▶ _WORK REQUEST_
Print only the closing part of the entries. It starts at the line containing "been very aggressive." and includes the final line, exactly as written.

Page-level text extractions
+--

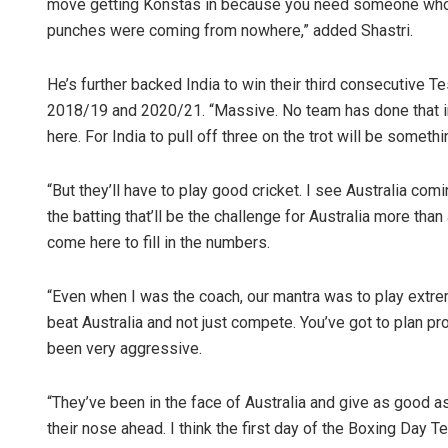
move getting Konstas in because you need someone who c
punches were coming from nowhere,” added Shastri.
He’s further backed India to win their third consecutive Tes
2018/19 and 2020/21. “Massive. No team has done that i
here. For India to pull off three on the trot will be somethi
“But they’ll have to play good cricket. I see Australia comi
the batting that’ll be the challenge for Australia more tha
come here to fill in the numbers.
“Even when I was the coach, our mantra was to play extreme
beat Australia and not just compete. You’ve got to plan pr
been very aggressive.
“They’ve been in the face of Australia and give as good as 
their nose ahead. I think the first day of the Boxing Day T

+--

▶ _RESPONSE TO THE TASK_
been very aggressive.
“They’ve been in the face of Australia and give as good as 
their nose ahead. I think the first day of the Boxing Day T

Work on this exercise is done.